** PROBLEM REQUIREMENTS **
Reproduce every entry word for word. Drop all pictures from the copy.

** INPUT DATA **
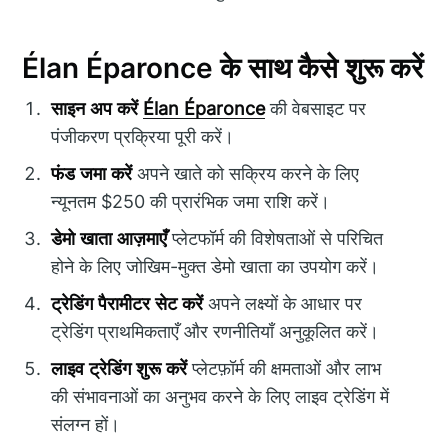
Élan Éparonce के साथ कैसे शुरू करें
साइन अप करें
Élan Éparonce
की वेबसाइट पर
पंजीकरण प्रक्रिया पूरी करें।
फंड जमा करें
अपने खाते को सक्रिय करने के लिए
न्यूनतम $250 की प्रारंभिक जमा राशि करें।
डेमो खाता आज़माएँ
प्लेटफॉर्म की विशेषताओं से परिचित
होने के लिए जोखिम-मुक्त डेमो खाता का उपयोग करें।
ट्रेडिंग पैरामीटर सेट करें
अपने लक्ष्यों के आधार पर
ट्रेडिंग प्राथमिकताएँ और रणनीतियाँ अनुकूलित करें।
लाइव ट्रेडिंग शुरू करें
प्लेटफ़ॉर्म की क्षमताओं और लाभ
की संभावनाओं का अनुभव करने के लिए लाइव ट्रेडिंग में
संलग्न हों।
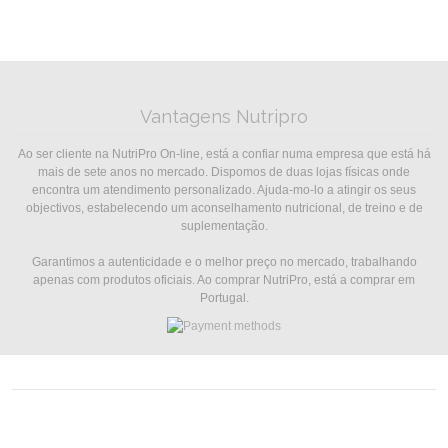
Vantagens Nutripro
Ao ser cliente na NutriPro On-line, está a confiar numa empresa que está há
mais de sete anos no mercado. Dispomos de duas lojas físicas onde
encontra um atendimento personalizado. Ajuda-mo-lo a atingir os seus
objectivos, estabelecendo um aconselhamento nutricional, de treino e de
suplementação.
Garantimos a autenticidade e o melhor preço no mercado, trabalhando
apenas com produtos oficiais. Ao comprar NutriPro, está a comprar em
Portugal.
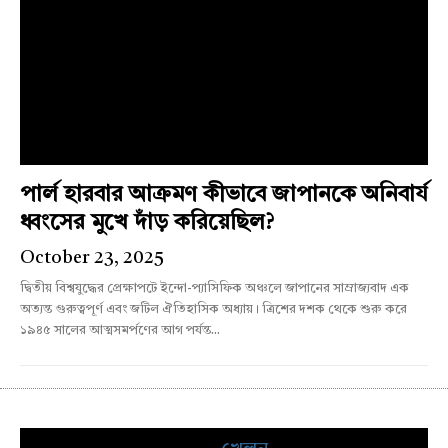
পার্ল হারবার আক্রমণ কীভাবে জাপানকে অনিবার্য
ধ্বংসের মুখে দাঁড় করিয়েছিল?
October 23, 2025
দ্বিতীয় বিশ্বযুদ্ধের প্রেক্ষাপটে ইন্দো-প্যাসিফিক অঞ্চলে জাপানের সাম্রাজ্যবাদ এক
অত্যন্ত গুরুত্বপূর্ণ এবং জটিল ঐতিহাসিক অধ্যায়। ত্রিশের দশক থেকে শুরু করে
১৯৪৫ সালের আত্মসমর্পণের আগ পর্যন্ত...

** TASK SOLUTION **
Élan Éparonce के साथ कैसे शुरू करें
साइन अप करें
Élan Éparonce
की वेबसाइट पर
पंजीकरण प्रक्रिया पूरी करें।
फंड जमा करें
अपने खाते को सक्रिय करने के लिए
न्यूनतम $250 की प्रारंभिक जमा राशि करें।
डेमो खाता आज़माएँ
प्लेटफॉर्म की विशेषताओं से परिचित
होने के लिए जोखिम-मुक्त डेमो खाता का उपयोग करें।
ट्रेडिंग पैरामीटर सेट करें
अपने लक्ष्यों के आधार पर
ट्रेडिंग प्राथमिकताएँ और रणनीतियाँ अनुकूलित करें।
लाइव ट्रेडिंग शुरू करें
प्लेटफ़ॉर्म की क्षमताओं और लाभ
की संभावनाओं का अनुभव करने के लिए लाइव ट्रेडिंग में
संलग्न हों।
Vantagens Nutripro
Ao ser cliente na NutriPro On-line, está a confiar numa empresa que está há
mais de sete anos no mercado. Dispomos de duas lojas físicas onde
encontra um atendimento personalizado. Ajuda-mo-lo a atingir os seus
objectivos, estabelecendo um aconselhamento nutricional, de treino e de
suplementação.
Garantimos a autenticidade e o melhor preço no mercado, trabalhando
apenas com produtos oficiais. Ao comprar NutriPro, está a comprar em
Portugal.
পার্ল হারবার আক্রমণ কীভাবে জাপানকে অনিবার্য
ধ্বংসের মুখে দাঁড় করিয়েছিল?
October 23, 2025
দ্বিতীয় বিশ্বযুদ্ধের প্রেক্ষাপটে ইন্দো-প্যাসিফিক অঞ্চলে জাপানের সাম্রাজ্যবাদ এক
অত্যন্ত গুরুত্বপূর্ণ এবং জটিল ঐতিহাসিক অধ্যায়। ত্রিশের দশক থেকে শুরু করে
১৯৪৫ সালের আত্মসমর্পণের আগ পর্যন্ত...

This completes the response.